Content starts
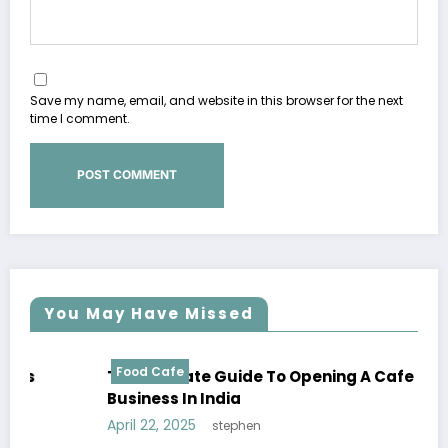
Save my name, email, and website in this browser for the next
time I comment.
You May Have Missed
Food Cafe
The Ultimate Guide To Opening A Cafe
Business In India
April 22, 2025
stephen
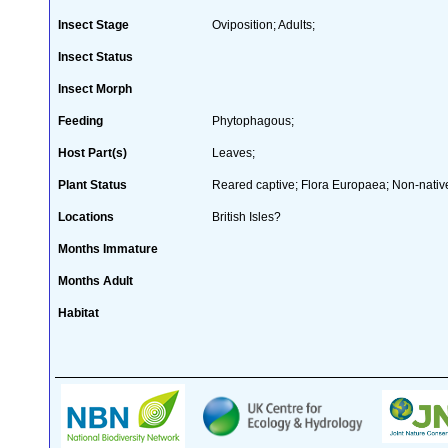
Insect Stage
Oviposition; Adults;
Insect Status
Insect Morph
Feeding
Phytophagous;
Host Part(s)
Leaves;
Plant Status
Reared captive; Flora Europaea; Non-native
Locations
British Isles?
Months Immature
Months Adult
Habitat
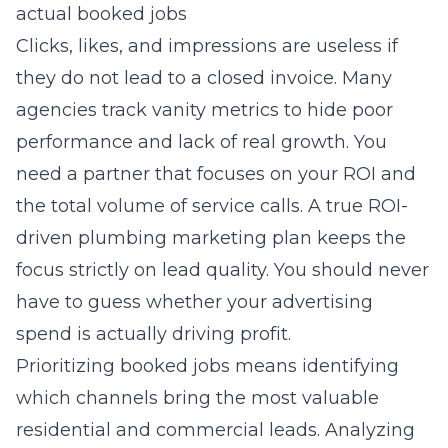
actual booked jobs
Clicks, likes, and impressions are useless if
they do not lead to a closed invoice. Many
agencies track vanity metrics to hide poor
performance and lack of real growth. You
need a partner that focuses on your ROI and
the total volume of service calls. A true
ROI-
driven plumbing marketing
plan keeps the
focus strictly on lead quality. You should never
have to guess whether your advertising
spend is actually driving profit.
Prioritizing booked jobs means identifying
which channels bring the most valuable
residential and commercial leads. Analyzing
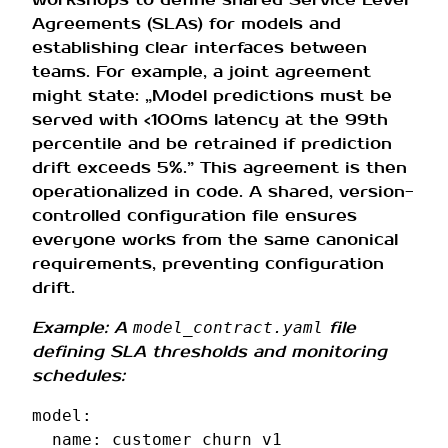
Agreements (SLAs) for models and
establishing clear interfaces between
teams. For example, a joint agreement
might state: „Model predictions must be
served with <100ms latency at the 99th
percentile and be retrained if prediction
drift exceeds 5%.” This agreement is then
operationalized in code. A shared, version-
controlled configuration file ensures
everyone works from the same canonical
requirements, preventing configuration
drift.
Example: A
file
model_contract.yaml
defining SLA thresholds and monitoring
schedules:
model
:
name
:
customer_churn_v1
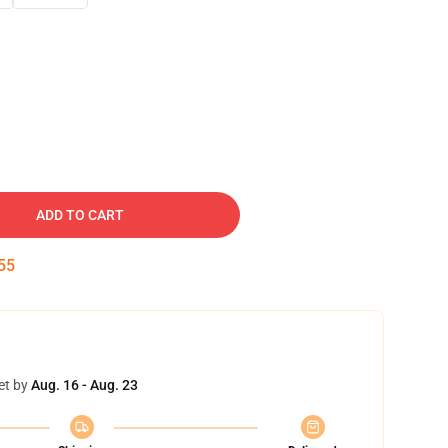
ADD TO CART
54
et by
Aug. 16 - Aug. 23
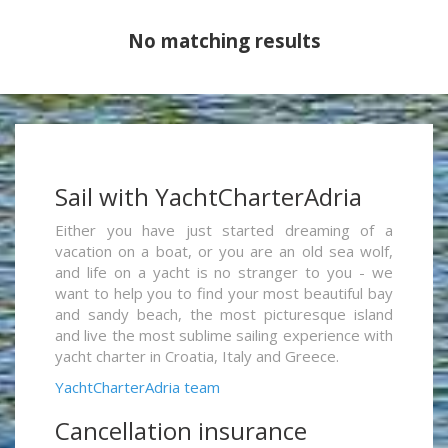
No matching results
Sail with YachtCharterAdria
Either you have just started dreaming of a
vacation on a boat, or you are an old sea wolf,
and life on a yacht is no stranger to you - we
want to help you to find your most beautiful bay
and sandy beach, the most picturesque island
and live the most sublime sailing experience with
yacht charter in Croatia, Italy and Greece.
YachtCharterAdria team
Cancellation insurance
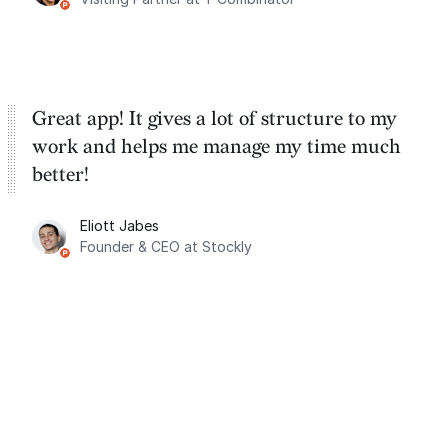
Great app! It gives a lot of structure to my
work and helps me manage my time much
better!
Eliott Jabes
Founder & CEO at Stockly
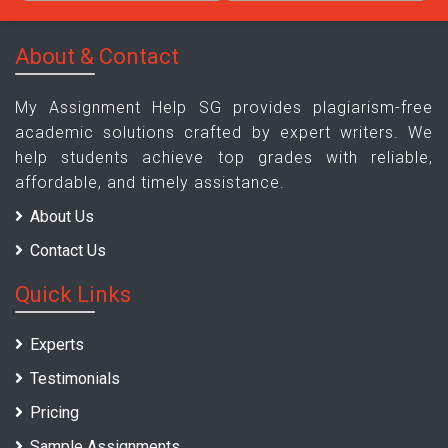
About & Contact
My Assignment Help SG provides plagiarism-free
academic solutions crafted by expert writers. We
help students achieve top grades with reliable,
affordable, and timely assistance.
About Us
Contact Us
Quick Links
Experts
Testimonials
Pricing
Sample Assignments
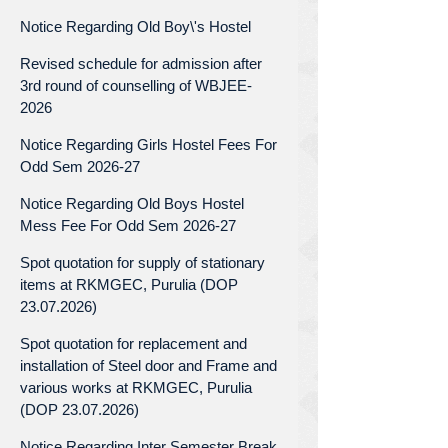
Notice Regarding Old Boy\'s Hostel
Revised schedule for admission after
3rd round of counselling of WBJEE-
2026
Notice Regarding Girls Hostel Fees For
Odd Sem 2026-27
Notice Regarding Old Boys Hostel
Mess Fee For Odd Sem 2026-27
Spot quotation for supply of stationary
items at RKMGEC, Purulia (DOP
23.07.2026)
Spot quotation for replacement and
installation of Steel door and Frame and
various works at RKMGEC, Purulia
(DOP 23.07.2026)
Notice Regarding Inter Semester Break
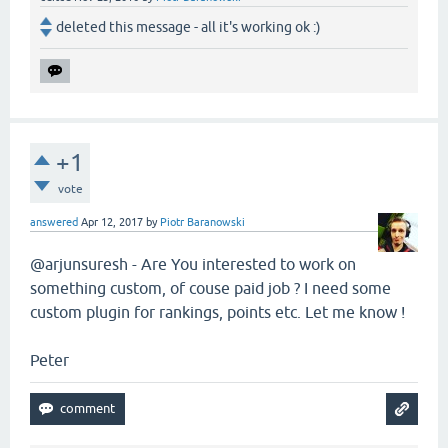
deleted this message - all it's working ok :)
+1
vote
answered
Apr 12, 2017
by
Piotr Baranowski
@arjunsuresh - Are You interested to work on
something custom, of couse paid job ? I need some
custom plugin for rankings, points etc. Let me know !
Peter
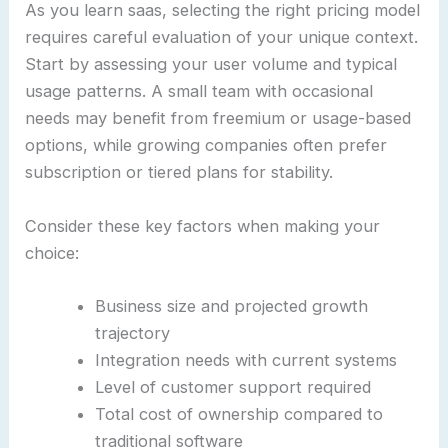
As you learn saas, selecting the right pricing model
requires careful evaluation of your unique context.
Start by assessing your user volume and typical
usage patterns. A small team with occasional
needs may benefit from freemium or usage-based
options, while growing companies often prefer
subscription or tiered plans for stability.
Consider these key factors when making your
choice:
Business size and projected growth
trajectory
Integration needs with current systems
Level of customer support required
Total cost of ownership compared to
traditional software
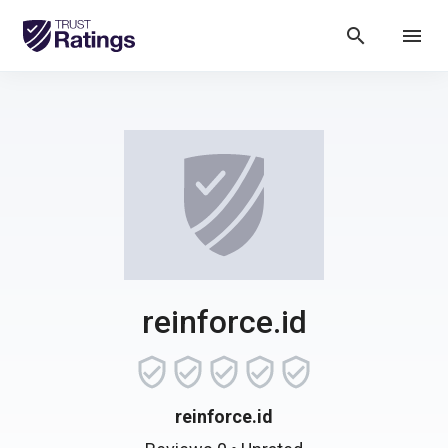
search
menu
reinforce.id
reinforce.id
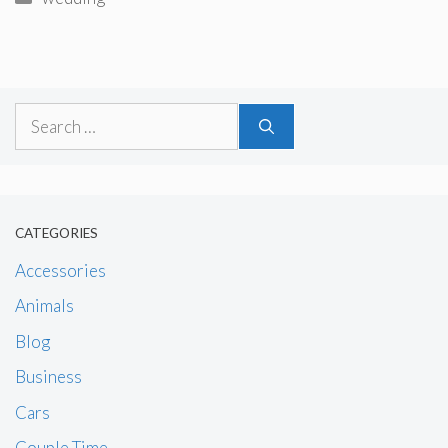
Search
for:
CATEGORIES
Accessories
Animals
Blog
Business
Cars
Couple Time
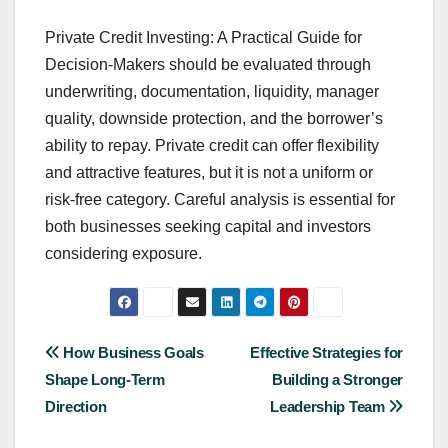
Private Credit Investing: A Practical Guide for
Decision-Makers should be evaluated through
underwriting, documentation, liquidity, manager
quality, downside protection, and the borrower’s
ability to repay. Private credit can offer flexibility
and attractive features, but it is not a uniform or
risk-free category. Careful analysis is essential for
both businesses seeking capital and investors
considering exposure.
Post
How Business Goals
Effective Strategies for
Shape Long-Term
Building a Stronger
navigation
Direction
Leadership Team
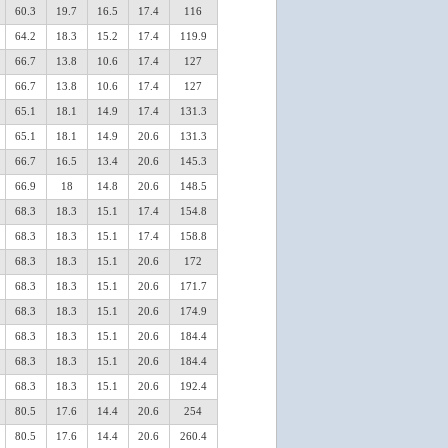
60.3
19.7
16.5
17.4
116
64.2
18.3
15.2
17.4
119.9
66.7
13.8
10.6
17.4
127
66.7
13.8
10.6
17.4
127
65.1
18.1
14.9
17.4
131.3
65.1
18.1
14.9
20.6
131.3
66.7
16.5
13.4
20.6
145.3
66.9
18
14.8
20.6
148.5
68.3
18.3
15.1
17.4
154.8
68.3
18.3
15.1
17.4
158.8
68.3
18.3
15.1
20.6
172
68.3
18.3
15.1
20.6
171.7
68.3
18.3
15.1
20.6
174.9
68.3
18.3
15.1
20.6
184.4
68.3
18.3
15.1
20.6
184.4
68.3
18.3
15.1
20.6
192.4
80.5
17.6
14.4
20.6
254
80.5
17.6
14.4
20.6
260.4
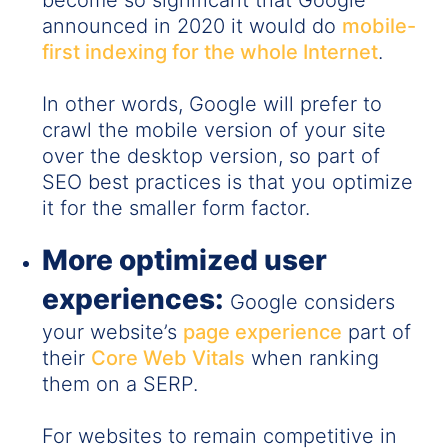
become so significant that Google
announced in 2020 it would do
mobile-
first indexing for the whole Internet
.
In other words, Google will prefer to
crawl the mobile version of your site
over the desktop version, so part of
SEO best practices is that you optimize
it for the smaller form factor.
More optimized user
experiences:
Google considers
your website’s
page experience
part of
their
Core Web Vitals
when ranking
them on a SERP.
For websites to remain competitive in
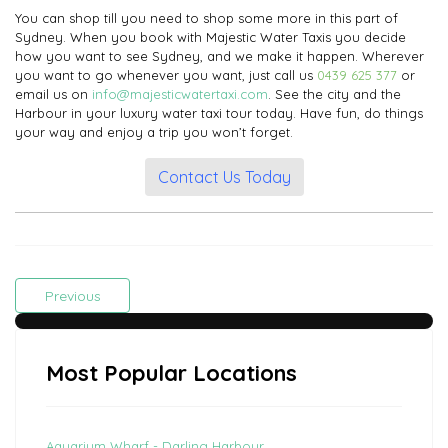
You can shop till you need to shop some more in this part of
Sydney. When you book with Majestic Water Taxis you decide
how you want to see Sydney, and we make it happen. Wherever
you want to go whenever you want, just call us
0439 625 377
or
email us on
info@majesticwatertaxi.com
. See the city and the
Harbour in your luxury water taxi tour today. Have fun, do things
your way and enjoy a trip you won’t forget.
Contact Us Today
Previous
Most Popular Locations
Aquarium Wharf - Darling Harbour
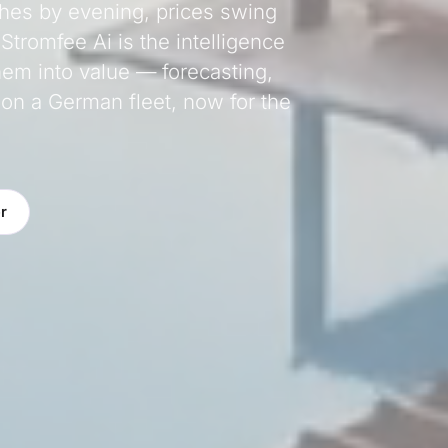
shes by evening, prices swing
 Stromfee Ai is the intelligence
hem into value — forecasting,
 on a German fleet, now for the
r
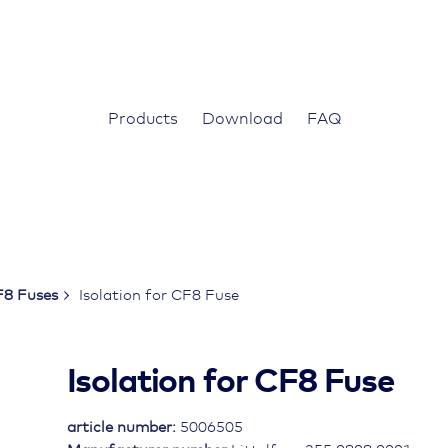
Products
Download
FAQ
8 Fuses
Isolation for CF8 Fuse
Isolation for CF8 Fuse
article number:
5006505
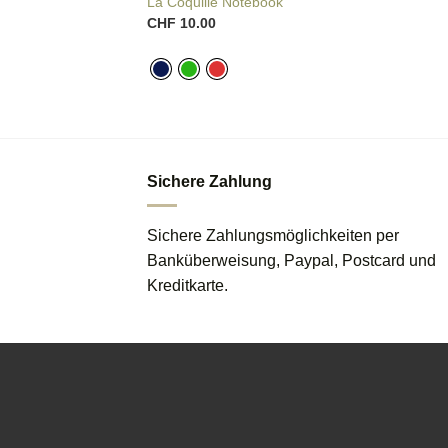
La Coquille Notebook
CHF
10.00
Sichere Zahlung
Sichere Zahlungsmöglichkeiten per
Banküberweisung, Paypal, Postcard und
Kreditkarte.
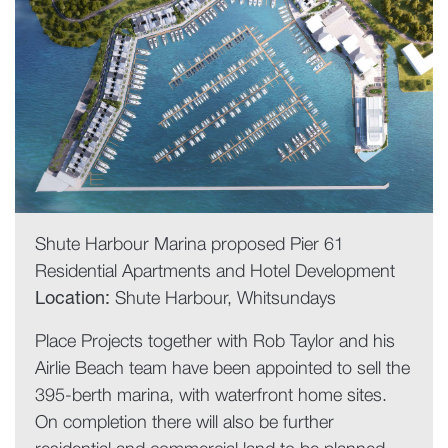
Shute Harbour Marina proposed Pier 61
Residential Apartments and Hotel Development
Location:
Shute Harbour, Whitsundays
Place Projects together with Rob Taylor and his
Airlie Beach team have been appointed to sell the
395-berth marina, with waterfront home sites.
On completion there will also be further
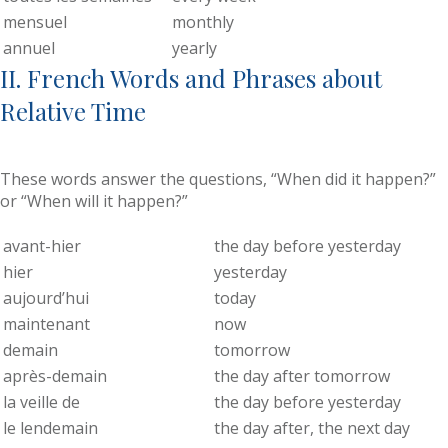
mensuel
monthly
annuel
yearly
II. French Words and Phrases about
Relative Time
These words answer the questions, “When did it happen?”
or “When will it happen?”
avant-hier
the day before yesterday
hier
yesterday
aujourd’hui
today
maintenant
now
demain
tomorrow
après-demain
the day after tomorrow
la veille de
the day before yesterday
le lendemain
the day after, the next day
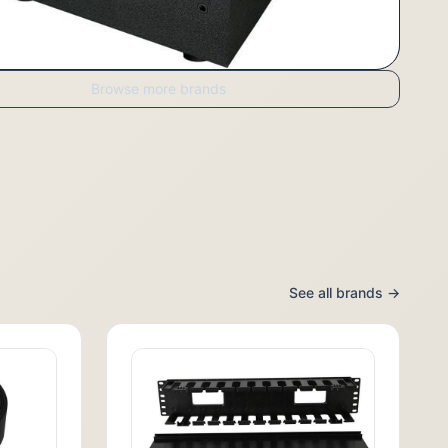
Browse more brands
See all brands →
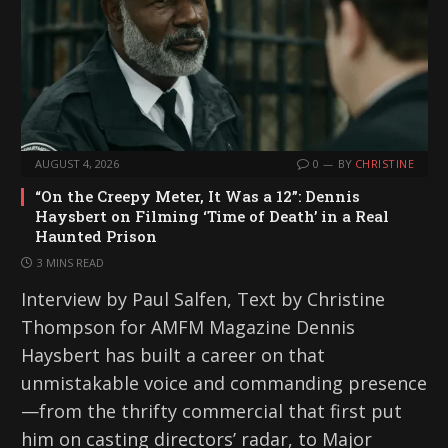
…
AUGUST 4, 2026
0
BY
CHRISTINE
“On the Creepy Meter, It Was a 12”: Dennis
Haysbert on Filming ‘Time of Death’ in a Real
Haunted Prison
3 MINS READ
Interview by Paul Salfen, Text by Christine
Thompson for AMFM Magazine Dennis
Haysbert has built a career on that
unmistakable voice and commanding presence
—from the thrifty commercial that first put
him on casting directors’ radar, to Major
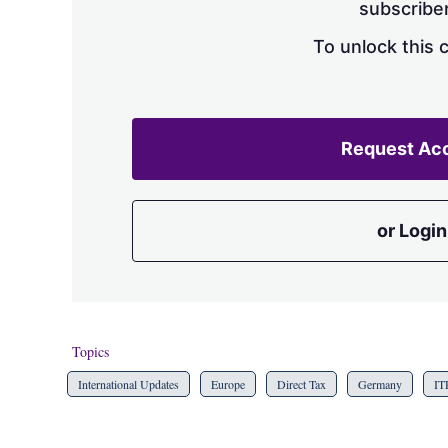
subscriber
To unlock this 
Request Ac
or Login
Topics
International Updates
Europe
Direct Tax
Germany
IT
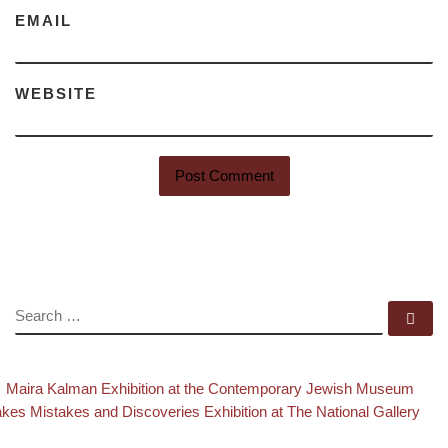
EMAIL
WEBSITE
SEARCH
Se
evious post
Ba
Post navigation
Maira Kalman Exhibition at the Contemporary Jewish Museum
xt post
kes Mistakes and Discoveries Exhibition at The National Gallery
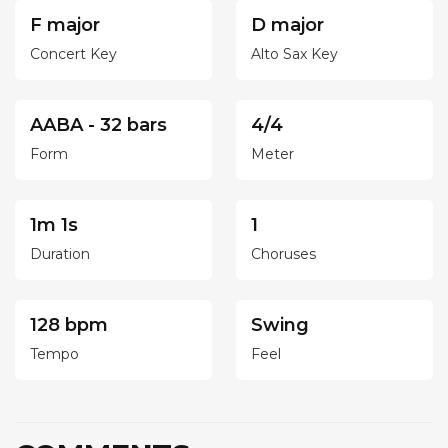
F major
D major
Concert Key
Alto Sax Key
AABA - 32 bars
4/4
Form
Meter
1m 1s
1
Duration
Choruses
128 bpm
Swing
Tempo
Feel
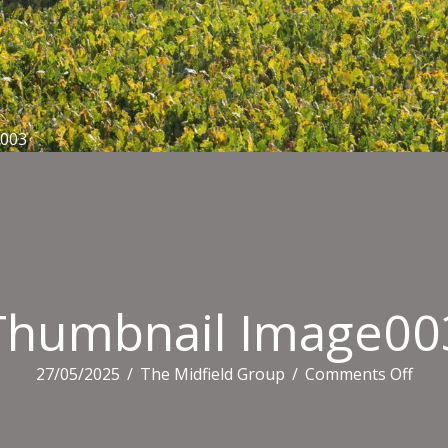
e003
Thumbnail Image00
on
27/05/2025
/
The Midfield Group
/
Comments Off
Thum
Ima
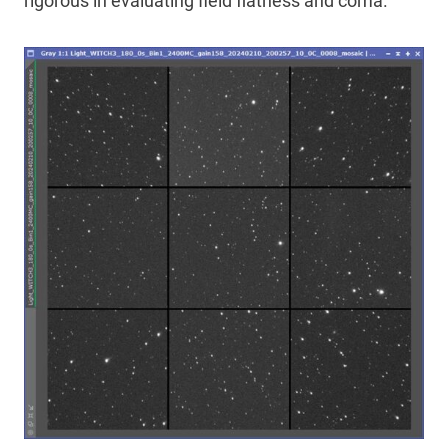
rigorous in evaluating field flatness and coma.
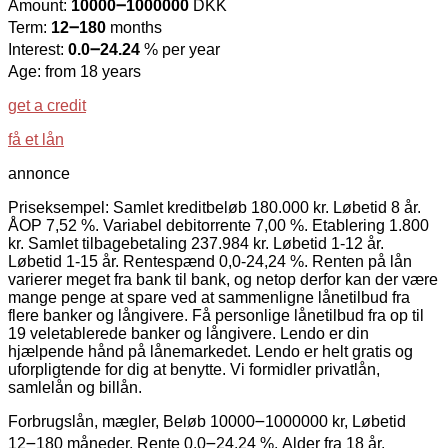
Amount:
10000౼1000000
DKK
Term:
12౼180
months
Interest:
0.0౼24.24
% per year
Age: from 18 years
get a credit
få et lån
annonce
Priseksempel: Samlet kreditbeløb 180.000 kr. Løbetid 8 år.
ÅOP 7,52 %. Variabel debitorrente 7,00 %. Etablering 1.800
kr. Samlet tilbagebetaling 237.984 kr. Løbetid 1-12 år.
Løbetid 1-15 år. Rentespænd 0,0-24,24 %. Renten på lån
varierer meget fra bank til bank, og netop derfor kan der være
mange penge at spare ved at sammenligne lånetilbud fra
flere banker og långivere. Få personlige lånetilbud fra op til
19 veletablerede banker og långivere. Lendo er din
hjælpende hånd på lånemarkedet. Lendo er helt gratis og
uforpligtende for dig at benytte. Vi formidler privatlån,
samlelån og billån.
Forbrugslån, mægler, Beløb 10000౼1000000 kr, Løbetid
12౼180 måneder, Rente 0.0౼24.24 %, Alder fra 18 år.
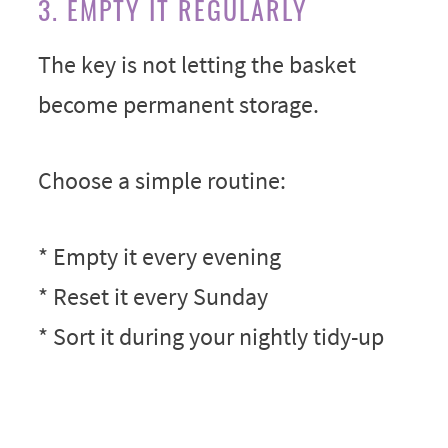
3. EMPTY IT REGULARLY
The key is not letting the basket
become permanent storage.
Choose a simple routine:
* Empty it every evening
* Reset it every Sunday
* Sort it during your nightly tidy-up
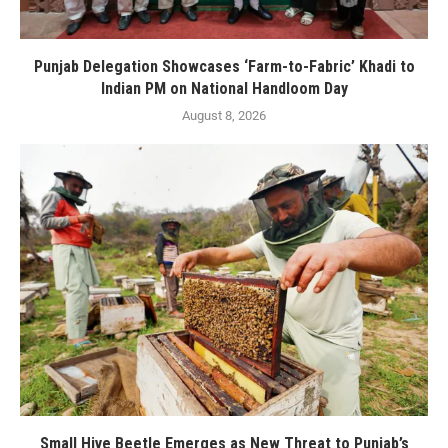
Punjab Delegation Showcases ‘Farm-to-Fabric’ Khadi to
Indian PM on National Handloom Day
August 8, 2026
Small Hive Beetle Emerges as New Threat to Punjab’s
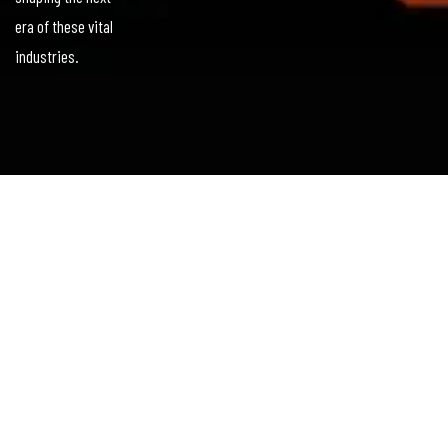
era of these vital
industries.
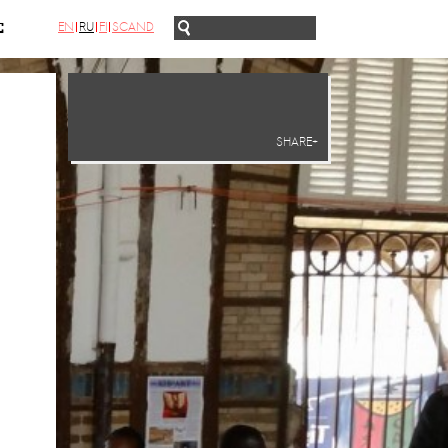
EN
RU
FI
SCAND
С
SHARE+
Content ends
▸ **TO DO**: When copying from the data above, begin at the line containing "Aquarium Wharf - Darling Harbour" and end at the line containing "Airlie Beach team"; return those lines exactly and leave all pictures behind.

▸ **WRITTEN ANSWER**:
Aquarium Wharf - Darling Harbour
shes by evening, prices swing
 Stromfee Ai is the intelligence
hem into value — forecasting,
 on a German fleet, now for the
r
Products
Download
FAQ
8 Fuses
Isolation for CF8 Fuse
Isolation for CF8 Fuse
article number:
5006505
La Coquille Notebook
CHF
10.00
Sichere Zahlung
Sichere Zahlungsmöglichkeiten per
Banküberweisung, Paypal, Postcard und
Kreditkarte.
Shute Harbour Marina proposed Pier 61
Residential Apartments and Hotel Development
Location:
Shute Harbour, Whitsundays
Place Projects together with Rob Taylor and his
Airlie Beach team have been appointed to sell the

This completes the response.